Work to complete :: Retype the whole listing below exactly, keeping every picture out of it.

-------------------------

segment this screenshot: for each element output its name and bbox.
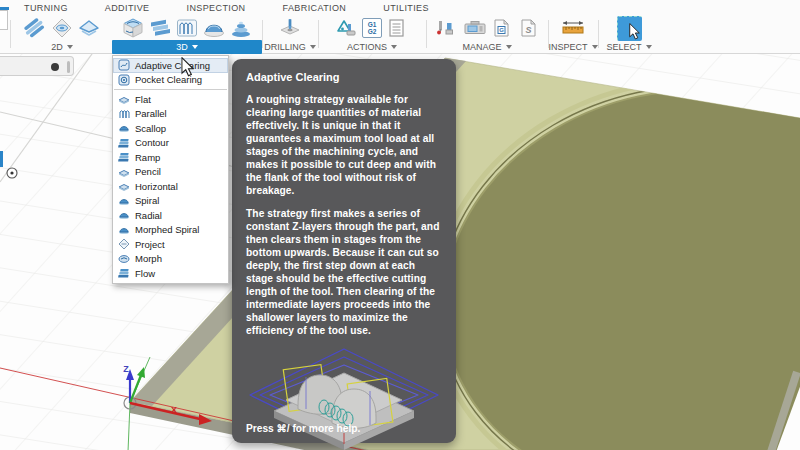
group-2d: 2D bbox=[12, 16, 112, 54]
menu-item-label: Adaptive Clearing bbox=[135, 60, 210, 71]
drilling-icon[interactable] bbox=[278, 17, 302, 39]
2d-face-icon[interactable] bbox=[50, 17, 74, 39]
tab-fabrication[interactable]: FABRICATION bbox=[283, 3, 347, 13]
menu-item-label: Morphed Spiral bbox=[135, 224, 199, 235]
menu-item-pencil[interactable]: Pencil bbox=[113, 165, 228, 180]
group-label-inspect[interactable]: INSPECT bbox=[548, 40, 598, 54]
adaptive-clearing-tooltip: Adaptive Clearing A roughing strategy av… bbox=[232, 59, 456, 443]
3d-pocket-clearing-icon[interactable] bbox=[148, 17, 172, 39]
2d-pocket-icon[interactable] bbox=[23, 17, 47, 39]
menu-item-adaptive-clearing[interactable]: Adaptive Clearing bbox=[113, 58, 228, 73]
menu-item-spiral[interactable]: Spiral bbox=[113, 194, 228, 209]
tool-library-icon[interactable] bbox=[433, 17, 459, 39]
mouse-cursor bbox=[181, 57, 194, 77]
adaptive-clearing-preview-image bbox=[246, 347, 442, 450]
menu-item-label: Spiral bbox=[135, 195, 159, 206]
menu-item-label: Parallel bbox=[135, 108, 167, 119]
origin-view-icon[interactable] bbox=[6, 167, 18, 179]
browser-dot-icon bbox=[51, 63, 59, 71]
menu-item-label: Ramp bbox=[135, 152, 160, 163]
setup-sheet-icon[interactable] bbox=[385, 17, 409, 39]
post-process-icon[interactable]: G1G2 bbox=[362, 18, 382, 38]
menu-item-contour[interactable]: Contour bbox=[113, 136, 228, 151]
parallel-icon bbox=[118, 108, 130, 120]
select-icon[interactable] bbox=[617, 16, 642, 41]
menu-item-radial[interactable]: Radial bbox=[113, 208, 228, 223]
group-drilling: DRILLING bbox=[262, 16, 318, 54]
group-label-select[interactable]: SELECT bbox=[598, 40, 660, 54]
menu-item-label: Flat bbox=[135, 94, 151, 105]
z-axis-label: Z bbox=[123, 364, 129, 374]
pocket-clearing-icon bbox=[118, 74, 130, 86]
chevron-down-icon bbox=[310, 45, 316, 49]
menu-item-ramp[interactable]: Ramp bbox=[113, 150, 228, 165]
group-label-actions[interactable]: ACTIONS bbox=[318, 40, 426, 54]
3d-parallel-icon[interactable] bbox=[175, 17, 199, 39]
menu-item-label: Contour bbox=[135, 137, 169, 148]
group-label-2d[interactable]: 2D bbox=[12, 40, 112, 54]
3d-adaptive-clearing-icon[interactable] bbox=[121, 17, 145, 39]
script-document-icon[interactable]: S bbox=[518, 17, 542, 39]
x-axis-label: X bbox=[171, 405, 177, 415]
group-3d: 3D bbox=[112, 16, 262, 54]
3d-scallop-icon[interactable] bbox=[202, 17, 226, 39]
chevron-down-icon bbox=[592, 45, 598, 49]
adaptive-clearing-icon bbox=[118, 59, 130, 71]
left-edge-tab[interactable] bbox=[0, 151, 3, 167]
menu-item-label: Morph bbox=[135, 253, 162, 264]
tab-turning[interactable]: TURNING bbox=[24, 3, 68, 13]
gcode-document-icon[interactable]: G bbox=[491, 17, 515, 39]
tab-additive[interactable]: ADDITIVE bbox=[105, 3, 150, 13]
menu-item-morph[interactable]: Morph bbox=[113, 252, 228, 267]
fusion-cam-window: Z X TURNING ADDITIVE INSPECTION FABRICAT… bbox=[0, 0, 800, 450]
group-select: SELECT bbox=[598, 16, 660, 54]
collapsed-browser-bar[interactable] bbox=[0, 56, 74, 76]
flow-icon bbox=[118, 267, 130, 279]
contour-icon bbox=[118, 137, 130, 149]
group-label-manage[interactable]: MANAGE bbox=[426, 40, 548, 54]
menu-item-horizontal[interactable]: Horizontal bbox=[113, 179, 228, 194]
menu-item-label: Flow bbox=[135, 268, 155, 279]
menu-item-label: Radial bbox=[135, 210, 162, 221]
group-inspect: INSPECT bbox=[548, 16, 598, 54]
group-label-3d[interactable]: 3D bbox=[112, 40, 262, 54]
chevron-down-icon bbox=[67, 45, 73, 49]
group-actions: G1G2 ACTIONS bbox=[318, 16, 426, 54]
ribbon-toolbar: TURNING ADDITIVE INSPECTION FABRICATION … bbox=[0, 0, 800, 54]
ramp-icon bbox=[118, 151, 130, 163]
tooltip-help-hint: Press ⌘/ for more help. bbox=[246, 423, 360, 434]
menu-item-scallop[interactable]: Scallop bbox=[113, 121, 228, 136]
2d-contour-icon[interactable] bbox=[77, 17, 101, 39]
svg-text:G: G bbox=[499, 27, 504, 33]
simulate-icon[interactable] bbox=[335, 17, 359, 39]
radial-icon bbox=[118, 209, 130, 221]
tab-utilities[interactable]: UTILITIES bbox=[383, 3, 429, 13]
project-icon bbox=[118, 238, 130, 250]
menu-item-pocket-clearing[interactable]: Pocket Clearing bbox=[113, 73, 228, 88]
horizontal-icon bbox=[118, 180, 130, 192]
menu-item-project[interactable]: Project bbox=[113, 237, 228, 252]
tab-inspection[interactable]: INSPECTION bbox=[187, 3, 246, 13]
3d-strategy-dropdown-menu: Adaptive Clearing Pocket Clearing Flat P… bbox=[112, 55, 229, 284]
tooltip-paragraph-2: The strategy first makes a series of con… bbox=[246, 207, 442, 337]
machine-icon[interactable] bbox=[462, 17, 488, 39]
drag-handle[interactable] bbox=[67, 61, 70, 73]
group-label-drilling[interactable]: DRILLING bbox=[262, 40, 318, 54]
document-tab-fragment bbox=[0, 10, 8, 30]
menu-item-label: Project bbox=[135, 239, 165, 250]
3d-morphed-spiral-icon[interactable] bbox=[229, 17, 253, 39]
chevron-down-icon bbox=[646, 45, 652, 49]
menu-separator bbox=[114, 89, 227, 90]
menu-item-morphed-spiral[interactable]: Morphed Spiral bbox=[113, 223, 228, 238]
tooltip-paragraph-1: A roughing strategy available for cleari… bbox=[246, 93, 442, 197]
chevron-down-icon bbox=[192, 45, 198, 49]
menu-item-label: Scallop bbox=[135, 123, 166, 134]
menu-item-parallel[interactable]: Parallel bbox=[113, 107, 228, 122]
chevron-down-icon bbox=[391, 45, 397, 49]
menu-item-flow[interactable]: Flow bbox=[113, 266, 228, 281]
measure-icon[interactable] bbox=[559, 17, 587, 39]
scallop-icon bbox=[118, 122, 130, 134]
menu-item-flat[interactable]: Flat bbox=[113, 92, 228, 107]
morphed-spiral-icon bbox=[118, 224, 130, 236]
group-manage: G S MANAGE bbox=[426, 16, 548, 54]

-------------------------

Solution to the exercise ::
segment this screenshot: for each element output its name and bbox.
group-2d: 2D bbox=[12, 16, 112, 54]
menu-item-label: Adaptive Clearing bbox=[135, 60, 210, 71]
drilling-icon[interactable] bbox=[278, 17, 302, 39]
2d-face-icon[interactable] bbox=[50, 17, 74, 39]
tab-fabrication[interactable]: FABRICATION bbox=[283, 3, 347, 13]
menu-item-label: Morphed Spiral bbox=[135, 224, 199, 235]
menu-item-pencil[interactable]: Pencil bbox=[113, 165, 228, 180]
group-label-inspect[interactable]: INSPECT bbox=[548, 40, 598, 54]
adaptive-clearing-tooltip: Adaptive Clearing A roughing strategy av… bbox=[232, 59, 456, 443]
3d-pocket-clearing-icon[interactable] bbox=[148, 17, 172, 39]
2d-pocket-icon[interactable] bbox=[23, 17, 47, 39]
menu-item-adaptive-clearing[interactable]: Adaptive Clearing bbox=[113, 58, 228, 73]
menu-item-spiral[interactable]: Spiral bbox=[113, 194, 228, 209]
tool-library-icon[interactable] bbox=[433, 17, 459, 39]
mouse-cursor bbox=[181, 57, 194, 77]
adaptive-clearing-preview-image bbox=[246, 347, 442, 450]
menu-item-label: Spiral bbox=[135, 195, 159, 206]
menu-item-label: Parallel bbox=[135, 108, 167, 119]
origin-view-icon[interactable] bbox=[6, 167, 18, 179]
browser-dot-icon bbox=[51, 63, 59, 71]
menu-item-label: Ramp bbox=[135, 152, 160, 163]
setup-sheet-icon[interactable] bbox=[385, 17, 409, 39]
post-process-icon[interactable]: G1G2 bbox=[362, 18, 382, 38]
menu-item-contour[interactable]: Contour bbox=[113, 136, 228, 151]
parallel-icon bbox=[118, 108, 130, 120]
select-icon[interactable] bbox=[617, 16, 642, 41]
menu-item-radial[interactable]: Radial bbox=[113, 208, 228, 223]
group-drilling: DRILLING bbox=[262, 16, 318, 54]
group-label-select[interactable]: SELECT bbox=[598, 40, 660, 54]
menu-item-label: Flat bbox=[135, 94, 151, 105]
z-axis-label: Z bbox=[123, 364, 129, 374]
pocket-clearing-icon bbox=[118, 74, 130, 86]
chevron-down-icon bbox=[310, 45, 316, 49]
menu-item-ramp[interactable]: Ramp bbox=[113, 150, 228, 165]
group-label-actions[interactable]: ACTIONS bbox=[318, 40, 426, 54]
3d-parallel-icon[interactable] bbox=[175, 17, 199, 39]
menu-item-label: Contour bbox=[135, 137, 169, 148]
group-label-2d[interactable]: 2D bbox=[12, 40, 112, 54]
3d-adaptive-clearing-icon[interactable] bbox=[121, 17, 145, 39]
script-document-icon[interactable]: S bbox=[518, 17, 542, 39]
x-axis-label: X bbox=[171, 405, 177, 415]
group-3d: 3D bbox=[112, 16, 262, 54]
3d-scallop-icon[interactable] bbox=[202, 17, 226, 39]
chevron-down-icon bbox=[592, 45, 598, 49]
adaptive-clearing-icon bbox=[118, 59, 130, 71]
left-edge-tab[interactable] bbox=[0, 151, 3, 167]
menu-item-label: Morph bbox=[135, 253, 162, 264]
tab-turning[interactable]: TURNING bbox=[24, 3, 68, 13]
gcode-document-icon[interactable]: G bbox=[491, 17, 515, 39]
tab-additive[interactable]: ADDITIVE bbox=[105, 3, 150, 13]
menu-item-morph[interactable]: Morph bbox=[113, 252, 228, 267]
fusion-cam-window: Z X TURNING ADDITIVE INSPECTION FABRICAT… bbox=[0, 0, 800, 450]
group-select: SELECT bbox=[598, 16, 660, 54]
collapsed-browser-bar[interactable] bbox=[0, 56, 74, 76]
flow-icon bbox=[118, 267, 130, 279]
contour-icon bbox=[118, 137, 130, 149]
group-label-manage[interactable]: MANAGE bbox=[426, 40, 548, 54]
menu-item-horizontal[interactable]: Horizontal bbox=[113, 179, 228, 194]
menu-item-label: Flow bbox=[135, 268, 155, 279]
menu-item-label: Radial bbox=[135, 210, 162, 221]
group-inspect: INSPECT bbox=[548, 16, 598, 54]
group-label-3d[interactable]: 3D bbox=[112, 40, 262, 54]
chevron-down-icon bbox=[67, 45, 73, 49]
group-actions: G1G2 ACTIONS bbox=[318, 16, 426, 54]
ribbon-toolbar: TURNING ADDITIVE INSPECTION FABRICATION … bbox=[0, 0, 800, 54]
ramp-icon bbox=[118, 151, 130, 163]
tooltip-help-hint: Press ⌘/ for more help. bbox=[246, 423, 360, 434]
menu-item-scallop[interactable]: Scallop bbox=[113, 121, 228, 136]
2d-contour-icon[interactable] bbox=[77, 17, 101, 39]
svg-text:G: G bbox=[499, 27, 504, 33]
simulate-icon[interactable] bbox=[335, 17, 359, 39]
radial-icon bbox=[118, 209, 130, 221]
tab-utilities[interactable]: UTILITIES bbox=[383, 3, 429, 13]
project-icon bbox=[118, 238, 130, 250]
menu-item-pocket-clearing[interactable]: Pocket Clearing bbox=[113, 73, 228, 88]
horizontal-icon bbox=[118, 180, 130, 192]
menu-item-project[interactable]: Project bbox=[113, 237, 228, 252]
tab-inspection[interactable]: INSPECTION bbox=[187, 3, 246, 13]
3d-strategy-dropdown-menu: Adaptive Clearing Pocket Clearing Flat P… bbox=[112, 55, 229, 284]
tooltip-paragraph-2: The strategy first makes a series of con… bbox=[246, 207, 442, 337]
machine-icon[interactable] bbox=[462, 17, 488, 39]
drag-handle[interactable] bbox=[67, 61, 70, 73]
group-label-drilling[interactable]: DRILLING bbox=[262, 40, 318, 54]
document-tab-fragment bbox=[0, 10, 8, 30]
menu-item-label: Project bbox=[135, 239, 165, 250]
3d-morphed-spiral-icon[interactable] bbox=[229, 17, 253, 39]
chevron-down-icon bbox=[646, 45, 652, 49]
menu-separator bbox=[114, 89, 227, 90]
menu-item-morphed-spiral[interactable]: Morphed Spiral bbox=[113, 223, 228, 238]
tooltip-paragraph-1: A roughing strategy available for cleari… bbox=[246, 93, 442, 197]
chevron-down-icon bbox=[192, 45, 198, 49]
menu-item-label: Scallop bbox=[135, 123, 166, 134]
menu-item-parallel[interactable]: Parallel bbox=[113, 107, 228, 122]
chevron-down-icon bbox=[391, 45, 397, 49]
menu-item-flow[interactable]: Flow bbox=[113, 266, 228, 281]
measure-icon[interactable] bbox=[559, 17, 587, 39]
scallop-icon bbox=[118, 122, 130, 134]
menu-item-flat[interactable]: Flat bbox=[113, 92, 228, 107]
morphed-spiral-icon bbox=[118, 224, 130, 236]
group-manage: G S MANAGE bbox=[426, 16, 548, 54]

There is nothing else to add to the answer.